¹ German Cancer Research Center (DKFZ), Division of Clinical Epidemiology and Aging Research, Bergheimer Strasse 20, 69115 Heidelberg, Germany
² AJ Innuscreen GmbH, Berlin, Germany
³ Invitek GmbH, Berlin, Germany
⁴ Division of Clinical Epidemiology and Aging Research, German Cancer Research Center, Heidelberg, Germany
⁵ Saarland Cancer Registry, Saarbrücken, Germany

^* To whom correspondence should be addressed. E-mail: u.haug{at}dkfz.de.

Background: Testing for mutant K-ras in stool has been proposed for the detection of pancreatic and colorectal cancer (CRC). Different analytical techniques have been developed, but studies of this biomarker in the general population are lacking. We investigated the prevalence and potential determinants of mutant K-ras in stool in a large sample of unselected older adults and assessed the association with colonoscopic findings.
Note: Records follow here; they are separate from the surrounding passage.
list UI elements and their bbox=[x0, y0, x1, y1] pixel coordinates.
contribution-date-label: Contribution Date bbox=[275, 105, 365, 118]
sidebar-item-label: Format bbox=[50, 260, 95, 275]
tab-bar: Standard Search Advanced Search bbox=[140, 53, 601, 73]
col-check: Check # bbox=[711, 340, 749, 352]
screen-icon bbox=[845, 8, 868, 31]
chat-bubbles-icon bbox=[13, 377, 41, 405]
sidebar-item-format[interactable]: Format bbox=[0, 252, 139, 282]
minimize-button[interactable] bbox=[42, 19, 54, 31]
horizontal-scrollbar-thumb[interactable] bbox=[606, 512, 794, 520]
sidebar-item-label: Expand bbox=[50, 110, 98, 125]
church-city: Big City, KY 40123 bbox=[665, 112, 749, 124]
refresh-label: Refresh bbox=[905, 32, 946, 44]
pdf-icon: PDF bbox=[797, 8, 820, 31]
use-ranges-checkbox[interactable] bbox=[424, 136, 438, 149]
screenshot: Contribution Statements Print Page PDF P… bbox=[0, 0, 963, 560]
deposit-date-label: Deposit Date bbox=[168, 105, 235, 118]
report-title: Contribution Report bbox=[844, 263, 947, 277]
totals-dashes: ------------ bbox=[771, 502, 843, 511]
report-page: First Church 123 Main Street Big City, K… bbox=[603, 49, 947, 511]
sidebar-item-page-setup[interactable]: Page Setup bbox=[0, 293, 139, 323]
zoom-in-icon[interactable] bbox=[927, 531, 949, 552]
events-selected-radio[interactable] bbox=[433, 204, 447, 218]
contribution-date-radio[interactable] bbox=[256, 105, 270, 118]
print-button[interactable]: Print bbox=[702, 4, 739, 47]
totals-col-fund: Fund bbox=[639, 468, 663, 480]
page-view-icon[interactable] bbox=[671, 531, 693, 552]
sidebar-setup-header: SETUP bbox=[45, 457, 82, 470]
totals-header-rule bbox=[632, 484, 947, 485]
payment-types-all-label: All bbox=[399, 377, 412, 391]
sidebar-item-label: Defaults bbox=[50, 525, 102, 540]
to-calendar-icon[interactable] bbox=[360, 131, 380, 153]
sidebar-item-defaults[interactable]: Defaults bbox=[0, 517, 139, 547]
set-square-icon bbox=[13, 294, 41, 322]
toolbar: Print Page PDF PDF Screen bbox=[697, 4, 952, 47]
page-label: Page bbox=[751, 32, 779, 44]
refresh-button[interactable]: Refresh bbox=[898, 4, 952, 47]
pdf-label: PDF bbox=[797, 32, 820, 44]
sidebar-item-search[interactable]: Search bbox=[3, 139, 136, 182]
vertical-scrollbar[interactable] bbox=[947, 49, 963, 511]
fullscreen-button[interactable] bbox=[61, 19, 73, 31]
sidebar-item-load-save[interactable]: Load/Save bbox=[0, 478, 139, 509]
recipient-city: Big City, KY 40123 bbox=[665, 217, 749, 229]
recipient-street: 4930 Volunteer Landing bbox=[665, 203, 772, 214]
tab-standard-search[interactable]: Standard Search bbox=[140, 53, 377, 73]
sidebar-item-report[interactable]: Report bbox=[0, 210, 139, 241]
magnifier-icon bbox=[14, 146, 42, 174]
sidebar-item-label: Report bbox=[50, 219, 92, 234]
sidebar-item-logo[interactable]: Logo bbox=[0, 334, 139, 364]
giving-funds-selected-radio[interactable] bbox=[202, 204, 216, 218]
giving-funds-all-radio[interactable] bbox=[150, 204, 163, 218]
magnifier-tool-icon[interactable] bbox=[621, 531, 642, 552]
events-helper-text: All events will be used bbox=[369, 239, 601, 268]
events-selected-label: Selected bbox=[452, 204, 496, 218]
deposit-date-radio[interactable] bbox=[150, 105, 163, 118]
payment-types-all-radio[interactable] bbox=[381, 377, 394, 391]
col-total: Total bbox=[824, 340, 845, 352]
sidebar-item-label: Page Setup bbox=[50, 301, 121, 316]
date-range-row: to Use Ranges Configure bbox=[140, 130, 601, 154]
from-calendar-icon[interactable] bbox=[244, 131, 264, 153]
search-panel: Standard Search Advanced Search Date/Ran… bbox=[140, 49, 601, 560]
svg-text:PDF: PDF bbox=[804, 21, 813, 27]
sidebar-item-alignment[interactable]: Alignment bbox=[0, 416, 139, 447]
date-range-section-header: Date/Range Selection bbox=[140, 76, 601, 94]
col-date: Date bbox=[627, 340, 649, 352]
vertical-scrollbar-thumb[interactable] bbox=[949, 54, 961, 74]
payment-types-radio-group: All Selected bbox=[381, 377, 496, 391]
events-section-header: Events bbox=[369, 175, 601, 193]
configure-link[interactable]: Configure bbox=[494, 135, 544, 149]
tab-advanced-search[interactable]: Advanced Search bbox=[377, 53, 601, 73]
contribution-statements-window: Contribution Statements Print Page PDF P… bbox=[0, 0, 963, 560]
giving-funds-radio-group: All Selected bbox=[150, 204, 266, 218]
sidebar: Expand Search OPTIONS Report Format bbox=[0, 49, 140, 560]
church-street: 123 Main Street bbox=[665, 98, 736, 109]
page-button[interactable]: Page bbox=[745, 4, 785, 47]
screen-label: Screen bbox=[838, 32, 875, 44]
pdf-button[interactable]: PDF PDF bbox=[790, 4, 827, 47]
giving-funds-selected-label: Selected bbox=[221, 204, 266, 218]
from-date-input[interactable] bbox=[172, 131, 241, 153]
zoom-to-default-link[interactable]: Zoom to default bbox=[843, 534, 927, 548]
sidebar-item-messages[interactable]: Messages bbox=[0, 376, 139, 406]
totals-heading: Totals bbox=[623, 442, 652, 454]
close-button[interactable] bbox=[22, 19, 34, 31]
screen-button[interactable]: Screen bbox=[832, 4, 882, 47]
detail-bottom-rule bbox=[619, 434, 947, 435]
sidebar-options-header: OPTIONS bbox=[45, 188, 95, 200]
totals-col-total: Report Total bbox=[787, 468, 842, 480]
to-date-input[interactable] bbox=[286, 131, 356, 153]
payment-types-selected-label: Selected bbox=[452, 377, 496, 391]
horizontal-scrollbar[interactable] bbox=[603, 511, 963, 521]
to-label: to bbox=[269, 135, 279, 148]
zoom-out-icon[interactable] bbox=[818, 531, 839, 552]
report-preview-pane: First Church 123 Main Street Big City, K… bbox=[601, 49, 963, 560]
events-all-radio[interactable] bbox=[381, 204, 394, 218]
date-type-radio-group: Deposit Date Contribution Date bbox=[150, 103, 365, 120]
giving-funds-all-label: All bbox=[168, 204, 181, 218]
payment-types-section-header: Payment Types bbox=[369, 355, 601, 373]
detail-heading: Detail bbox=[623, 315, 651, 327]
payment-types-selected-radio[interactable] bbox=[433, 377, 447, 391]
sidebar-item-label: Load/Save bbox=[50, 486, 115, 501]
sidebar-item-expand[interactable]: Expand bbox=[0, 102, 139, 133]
Methods: In stool samples from 875 older adults (age range 50-75 years) participating in a large-scale population-based cohort study, we used mutant-enriched PCR and allele-specific hybridization reaction to analyze mutations in codons 12 and 13 of the K-ras gene. We assessed the association between mutant K-ras in stool and risk factors for gastrointestinal cancer sites, exocrine pancreatic insufficiency determined by fecal pancreas elastase 1, and colonoscopic findings.

Results: The overall prevalence of mutant K-ras in stool was 8% (95% confidence interval 6%-10%). There was a tentative association between increased fecal pancreas elastase 1 and mutant K-ras in stool (P = 0.09). Patients with advanced colorectal neoplasia diagnosed within 2 years after stool collection (24 with advanced adenomas, 7 with CRC) all tested negative.

Conclusion: The proposed assay identifies mutant K-ras in stool at a higher prevalence than has been reported for other analytical techniques. Our findings do not support the use of this assay for CRC screening, but its potential use for early detection of pancreatic cancer (in combination with other markers) requires further investigation.